(Records contained in a dataset)
◇ ◇ ◇ ◇

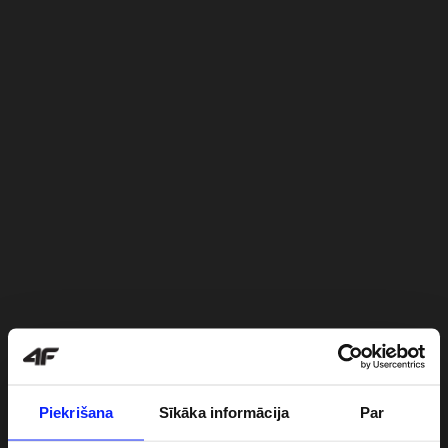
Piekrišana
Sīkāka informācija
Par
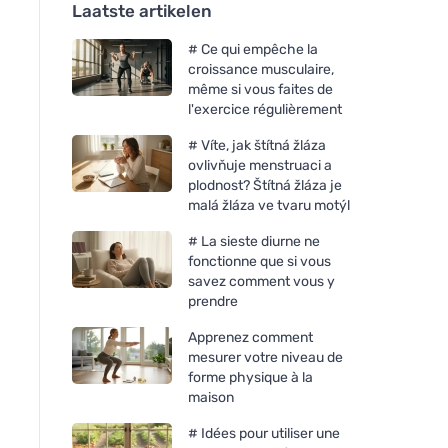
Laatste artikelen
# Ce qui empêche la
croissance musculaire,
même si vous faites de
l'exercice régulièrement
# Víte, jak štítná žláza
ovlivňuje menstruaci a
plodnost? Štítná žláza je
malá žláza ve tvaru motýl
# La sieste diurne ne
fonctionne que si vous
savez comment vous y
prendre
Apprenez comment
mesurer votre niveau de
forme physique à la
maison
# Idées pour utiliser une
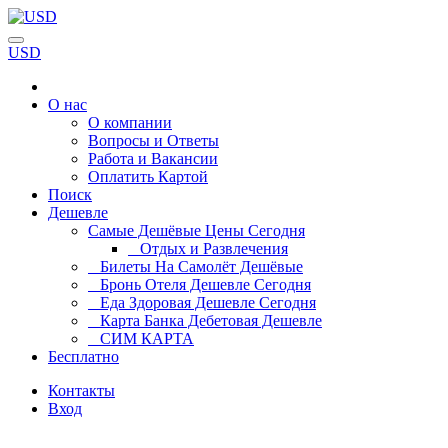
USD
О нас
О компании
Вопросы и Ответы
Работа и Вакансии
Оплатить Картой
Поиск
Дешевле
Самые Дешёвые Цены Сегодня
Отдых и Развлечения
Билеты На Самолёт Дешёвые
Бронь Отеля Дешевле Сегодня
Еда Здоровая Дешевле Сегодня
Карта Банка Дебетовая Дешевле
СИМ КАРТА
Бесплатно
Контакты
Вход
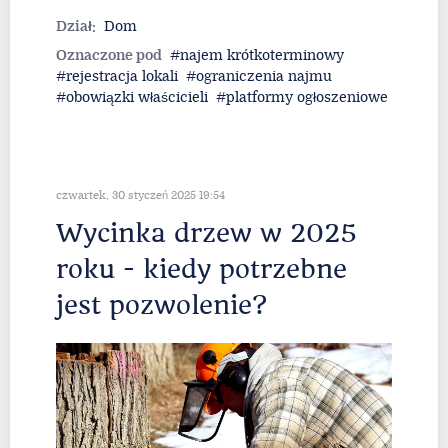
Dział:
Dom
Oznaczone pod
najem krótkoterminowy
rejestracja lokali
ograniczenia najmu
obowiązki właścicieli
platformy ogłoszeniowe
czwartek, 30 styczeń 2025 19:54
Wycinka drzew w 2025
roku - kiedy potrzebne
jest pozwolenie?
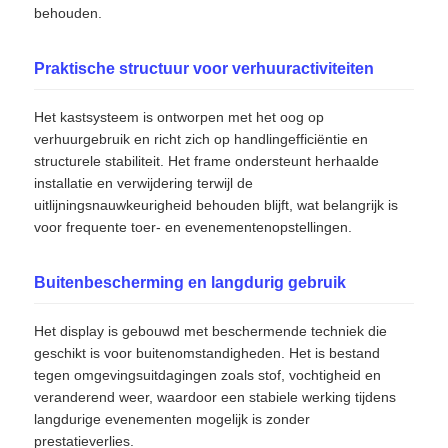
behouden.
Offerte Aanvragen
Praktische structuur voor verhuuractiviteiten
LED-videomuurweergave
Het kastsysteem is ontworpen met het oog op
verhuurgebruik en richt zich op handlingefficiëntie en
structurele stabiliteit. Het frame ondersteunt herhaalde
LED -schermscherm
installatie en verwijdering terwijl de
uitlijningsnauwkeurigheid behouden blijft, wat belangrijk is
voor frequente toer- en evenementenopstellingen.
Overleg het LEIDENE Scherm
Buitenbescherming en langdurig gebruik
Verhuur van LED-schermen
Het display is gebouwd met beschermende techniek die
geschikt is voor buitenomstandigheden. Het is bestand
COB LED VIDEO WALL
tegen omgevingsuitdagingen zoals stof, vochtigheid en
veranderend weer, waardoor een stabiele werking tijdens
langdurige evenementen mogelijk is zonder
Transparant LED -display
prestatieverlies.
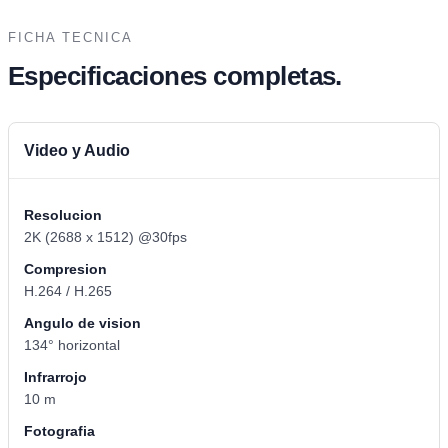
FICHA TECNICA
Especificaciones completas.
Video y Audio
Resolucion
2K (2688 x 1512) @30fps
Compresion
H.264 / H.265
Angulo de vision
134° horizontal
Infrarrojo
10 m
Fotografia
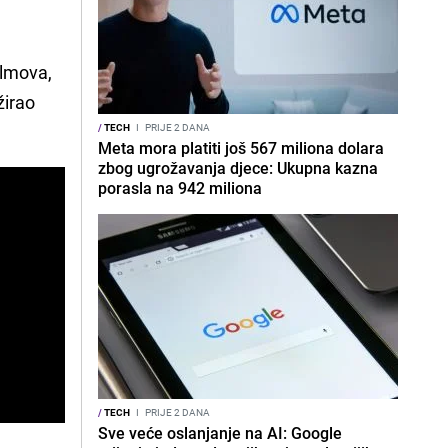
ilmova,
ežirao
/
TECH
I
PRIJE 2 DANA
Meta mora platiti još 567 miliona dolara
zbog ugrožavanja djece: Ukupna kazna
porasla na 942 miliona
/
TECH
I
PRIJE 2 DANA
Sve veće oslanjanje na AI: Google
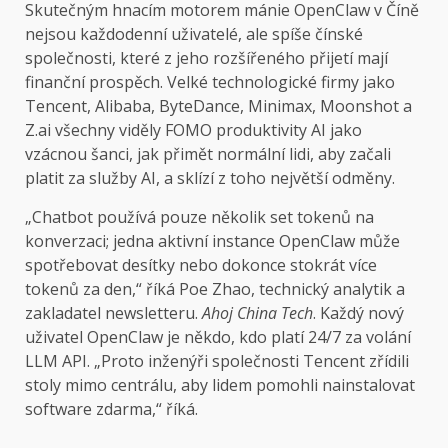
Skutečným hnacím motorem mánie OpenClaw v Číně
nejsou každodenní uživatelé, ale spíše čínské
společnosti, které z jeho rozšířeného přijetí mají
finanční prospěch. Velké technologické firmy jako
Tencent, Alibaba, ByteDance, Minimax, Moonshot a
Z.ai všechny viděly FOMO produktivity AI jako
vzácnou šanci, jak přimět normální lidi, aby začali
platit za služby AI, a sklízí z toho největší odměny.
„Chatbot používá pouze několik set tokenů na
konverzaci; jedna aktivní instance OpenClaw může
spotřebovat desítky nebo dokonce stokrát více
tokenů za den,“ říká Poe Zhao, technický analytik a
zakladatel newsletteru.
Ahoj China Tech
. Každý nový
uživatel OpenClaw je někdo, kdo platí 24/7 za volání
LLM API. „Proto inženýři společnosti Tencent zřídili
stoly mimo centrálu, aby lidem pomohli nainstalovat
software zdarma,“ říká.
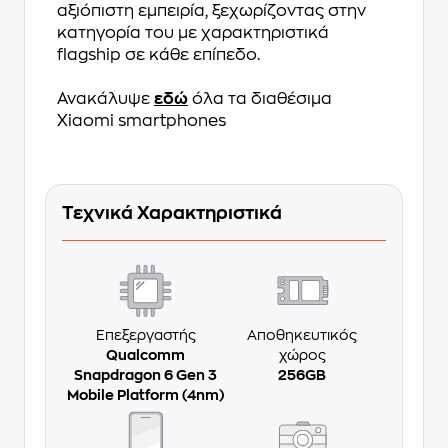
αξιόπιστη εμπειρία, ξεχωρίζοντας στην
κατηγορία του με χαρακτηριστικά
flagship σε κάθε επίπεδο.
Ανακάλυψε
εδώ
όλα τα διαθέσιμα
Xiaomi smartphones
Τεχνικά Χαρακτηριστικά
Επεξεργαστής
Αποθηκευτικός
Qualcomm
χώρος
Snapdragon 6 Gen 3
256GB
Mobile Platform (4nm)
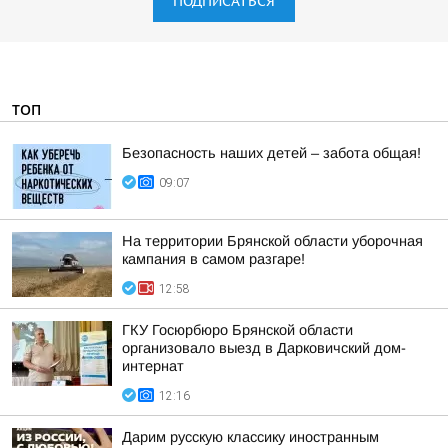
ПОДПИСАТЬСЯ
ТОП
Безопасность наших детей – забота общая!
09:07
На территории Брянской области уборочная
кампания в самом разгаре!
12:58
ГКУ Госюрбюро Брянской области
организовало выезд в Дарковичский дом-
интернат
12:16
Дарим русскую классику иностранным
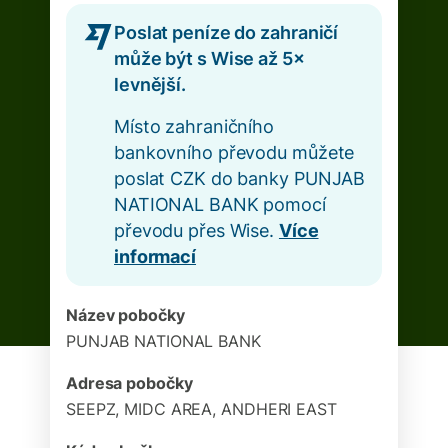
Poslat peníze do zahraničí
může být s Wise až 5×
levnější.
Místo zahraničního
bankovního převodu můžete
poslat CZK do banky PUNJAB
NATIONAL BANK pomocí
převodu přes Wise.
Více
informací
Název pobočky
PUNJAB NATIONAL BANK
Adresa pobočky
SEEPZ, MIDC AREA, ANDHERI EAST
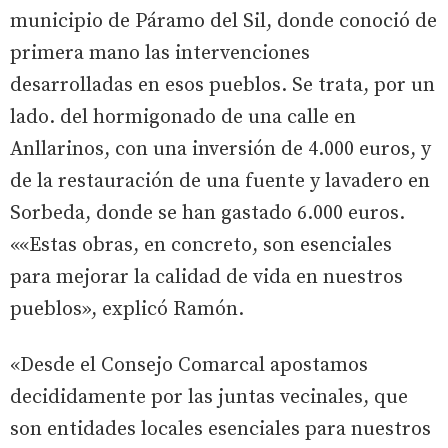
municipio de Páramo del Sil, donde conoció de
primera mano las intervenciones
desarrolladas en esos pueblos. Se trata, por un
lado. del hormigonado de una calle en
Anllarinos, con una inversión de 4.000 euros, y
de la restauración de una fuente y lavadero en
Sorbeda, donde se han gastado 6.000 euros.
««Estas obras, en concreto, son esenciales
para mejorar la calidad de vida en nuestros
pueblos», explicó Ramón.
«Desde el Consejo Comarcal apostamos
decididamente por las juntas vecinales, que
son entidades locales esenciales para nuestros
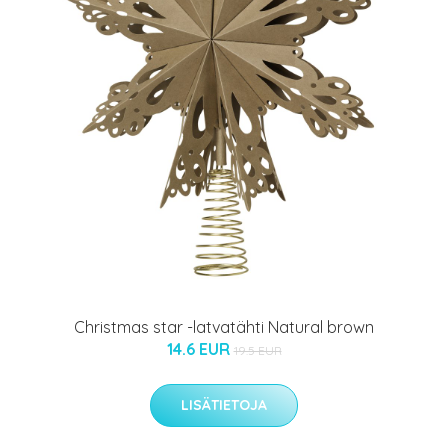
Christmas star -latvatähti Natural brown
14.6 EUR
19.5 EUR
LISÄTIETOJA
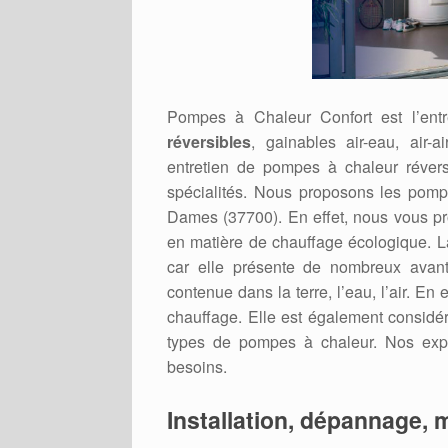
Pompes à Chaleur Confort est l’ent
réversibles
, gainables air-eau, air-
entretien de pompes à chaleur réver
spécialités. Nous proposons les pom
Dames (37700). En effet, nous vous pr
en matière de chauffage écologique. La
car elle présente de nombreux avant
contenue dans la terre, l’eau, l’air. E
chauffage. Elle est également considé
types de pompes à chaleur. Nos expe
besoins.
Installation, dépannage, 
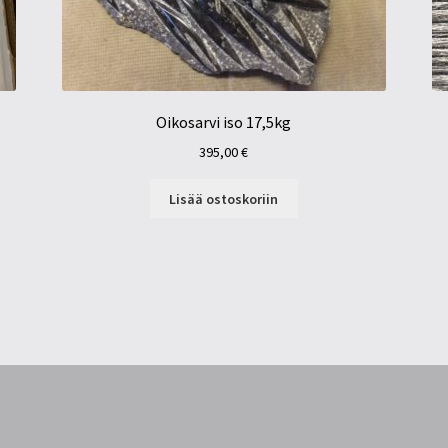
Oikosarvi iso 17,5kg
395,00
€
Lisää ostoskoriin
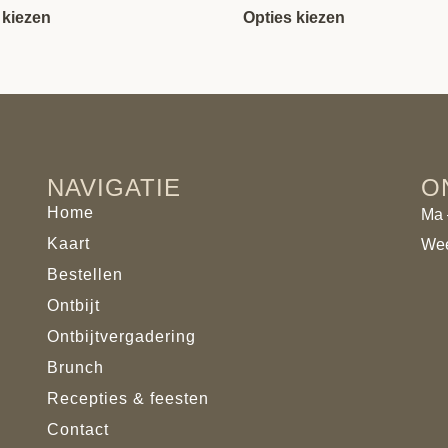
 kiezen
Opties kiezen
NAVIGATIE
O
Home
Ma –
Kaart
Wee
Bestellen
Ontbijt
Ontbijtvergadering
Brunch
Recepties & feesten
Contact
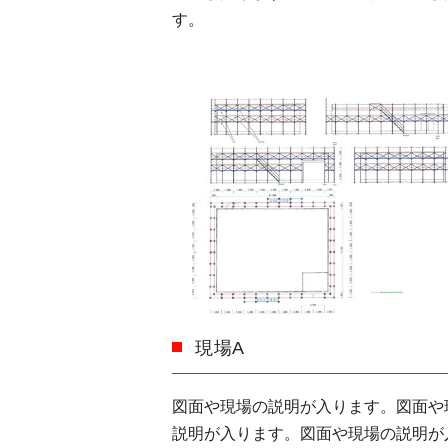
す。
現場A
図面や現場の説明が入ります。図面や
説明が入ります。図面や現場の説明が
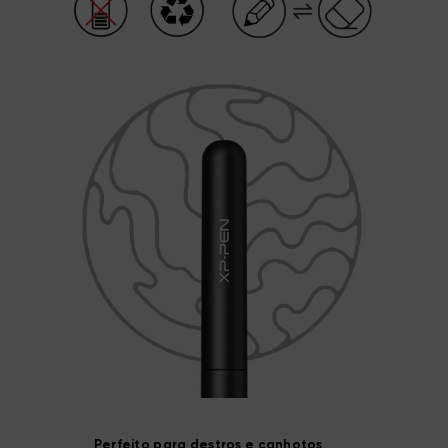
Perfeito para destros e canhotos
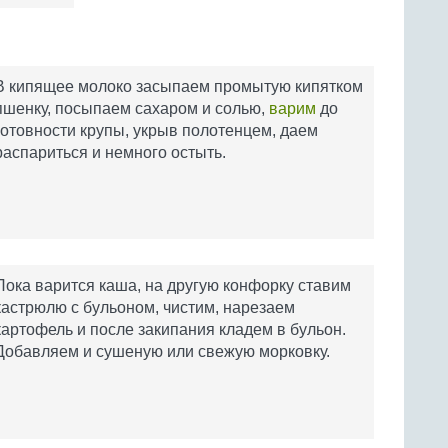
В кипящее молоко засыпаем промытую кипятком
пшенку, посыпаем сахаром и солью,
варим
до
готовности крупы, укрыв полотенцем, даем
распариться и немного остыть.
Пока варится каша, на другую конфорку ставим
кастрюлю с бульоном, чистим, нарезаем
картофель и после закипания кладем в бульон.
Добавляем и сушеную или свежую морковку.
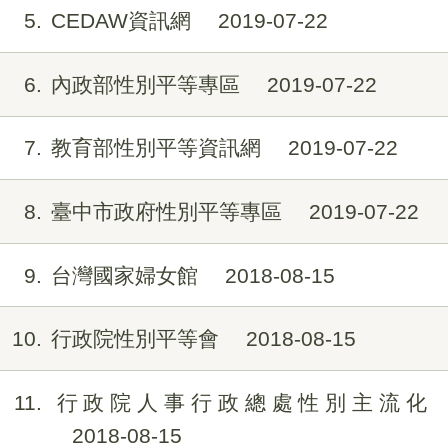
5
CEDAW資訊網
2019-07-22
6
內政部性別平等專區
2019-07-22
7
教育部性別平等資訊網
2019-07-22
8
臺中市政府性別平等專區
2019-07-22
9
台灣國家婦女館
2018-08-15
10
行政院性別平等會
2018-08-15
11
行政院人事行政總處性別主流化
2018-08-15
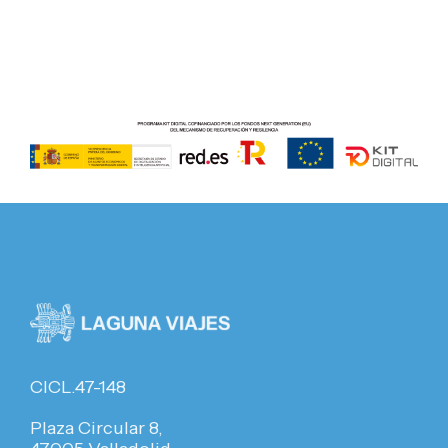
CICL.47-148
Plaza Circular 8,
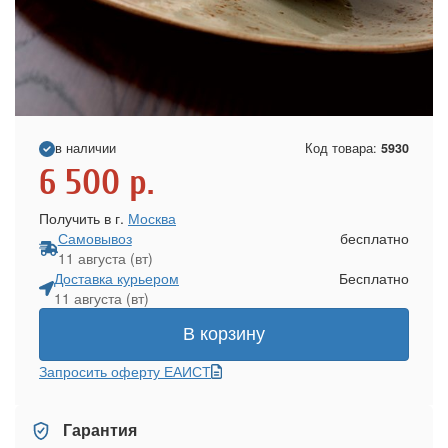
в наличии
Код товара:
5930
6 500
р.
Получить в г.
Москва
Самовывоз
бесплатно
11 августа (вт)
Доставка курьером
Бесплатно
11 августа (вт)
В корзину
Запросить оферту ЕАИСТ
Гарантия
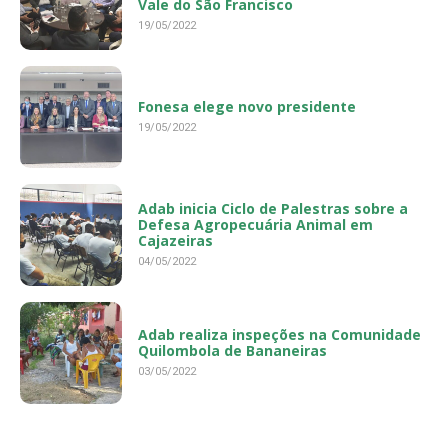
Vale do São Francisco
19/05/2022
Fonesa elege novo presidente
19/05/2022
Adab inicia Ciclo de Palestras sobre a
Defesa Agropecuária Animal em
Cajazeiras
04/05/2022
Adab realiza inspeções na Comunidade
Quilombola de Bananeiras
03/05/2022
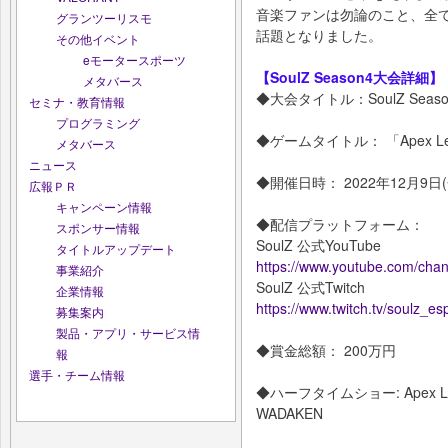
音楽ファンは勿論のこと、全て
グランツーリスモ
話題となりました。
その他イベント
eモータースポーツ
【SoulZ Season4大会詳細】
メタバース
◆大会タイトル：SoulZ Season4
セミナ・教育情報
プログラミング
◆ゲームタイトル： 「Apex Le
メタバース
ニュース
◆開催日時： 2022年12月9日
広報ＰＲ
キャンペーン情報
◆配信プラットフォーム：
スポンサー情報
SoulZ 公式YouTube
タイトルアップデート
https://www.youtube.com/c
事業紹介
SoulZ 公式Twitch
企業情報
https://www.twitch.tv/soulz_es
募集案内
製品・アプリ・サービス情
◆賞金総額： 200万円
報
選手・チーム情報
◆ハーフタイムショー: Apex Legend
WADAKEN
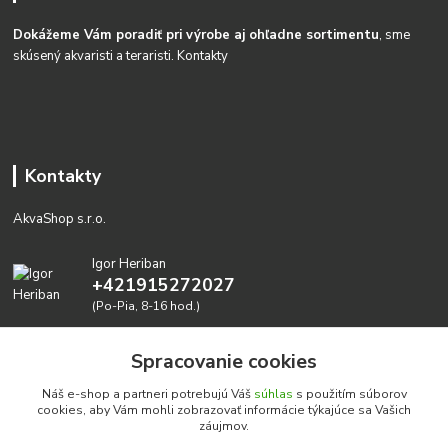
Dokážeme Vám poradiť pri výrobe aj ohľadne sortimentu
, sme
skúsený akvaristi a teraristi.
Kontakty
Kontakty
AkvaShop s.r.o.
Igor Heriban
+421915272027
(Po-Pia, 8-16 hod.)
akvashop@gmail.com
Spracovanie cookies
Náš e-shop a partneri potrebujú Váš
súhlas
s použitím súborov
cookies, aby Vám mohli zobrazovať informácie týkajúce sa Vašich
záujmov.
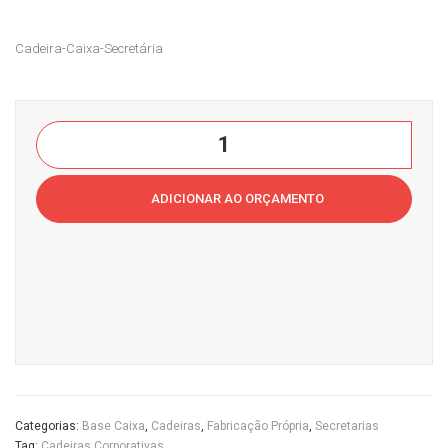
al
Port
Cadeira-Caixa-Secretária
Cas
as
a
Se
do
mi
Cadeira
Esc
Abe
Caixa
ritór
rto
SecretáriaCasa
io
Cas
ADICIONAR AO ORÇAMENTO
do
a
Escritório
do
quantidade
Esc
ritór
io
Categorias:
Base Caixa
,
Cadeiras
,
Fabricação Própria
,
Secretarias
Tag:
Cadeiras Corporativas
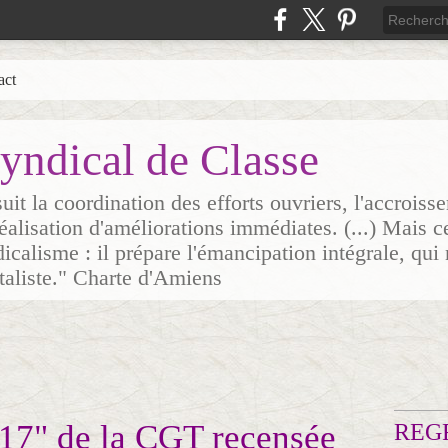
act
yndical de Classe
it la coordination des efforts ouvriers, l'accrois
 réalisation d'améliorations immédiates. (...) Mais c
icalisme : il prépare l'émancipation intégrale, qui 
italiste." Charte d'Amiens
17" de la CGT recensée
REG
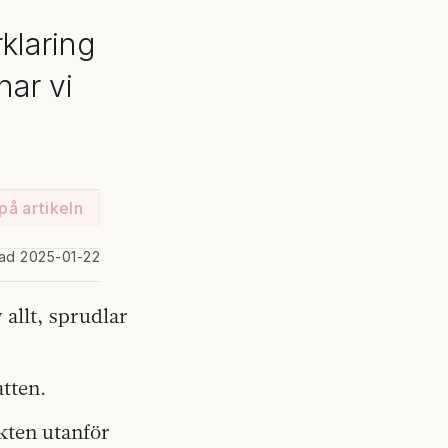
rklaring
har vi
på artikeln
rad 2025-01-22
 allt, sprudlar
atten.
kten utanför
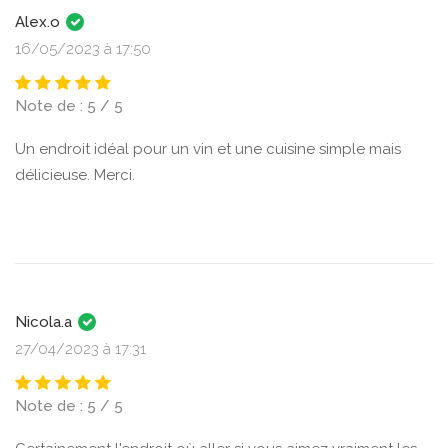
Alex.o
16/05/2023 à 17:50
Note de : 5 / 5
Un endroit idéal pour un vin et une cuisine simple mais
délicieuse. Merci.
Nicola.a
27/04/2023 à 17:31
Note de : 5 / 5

◇ ◇ ◇ ◇

Your objective: Exact copy, pictures excluded: from the line with "flagship σε κάθε επίπεδο." up to and including the line with "LISÄTIETOJA" in the data above.

Result of this exercise:
flagship σε κάθε επίπεδο.
Ανακάλυψε
εδώ
όλα τα διαθέσιμα
Xiaomi smartphones
Τεχνικά Χαρακτηριστικά
Επεξεργαστής
Αποθηκευτικός
Qualcomm
χώρος
Snapdragon 6 Gen 3
256GB
Mobile Platform (4nm)
ПОДПИСАТЬСЯ
ТОП
Безопасность наших детей – забота общая!
09:07
На территории Брянской области уборочная
кампания в самом разгаре!
12:58
ГКУ Госюрбюро Брянской области
организовало выезд в Дарковичский дом-
интернат
12:16
Дарим русскую классику иностранным
Poslat peníze do zahraničí
může být s Wise až 5×
levnější.
Místo zahraničního
bankovního převodu můžete
poslat CZK do banky PUNJAB
NATIONAL BANK pomocí
převodu přes Wise.
Více
informací
Název pobočky
PUNJAB NATIONAL BANK
Adresa pobočky
SEEPZ, MIDC AREA, ANDHERI EAST
municipio de Páramo del Sil, donde conoció de
primera mano las intervenciones
desarrolladas en esos pueblos. Se trata, por un
lado. del hormigonado de una calle en
Anllarinos, con una inversión de 4.000 euros, y
de la restauración de una fuente y lavadero en
Sorbeda, donde se han gastado 6.000 euros.
««Estas obras, en concreto, son esenciales
para mejorar la calidad de vida en nuestros
pueblos», explicó Ramón.
«Desde el Consejo Comarcal apostamos
decididamente por las juntas vecinales, que
son entidades locales esenciales para nuestros
Christmas star -latvatähti Natural brown
14.6 EUR
19.5 EUR
LISÄTIETOJA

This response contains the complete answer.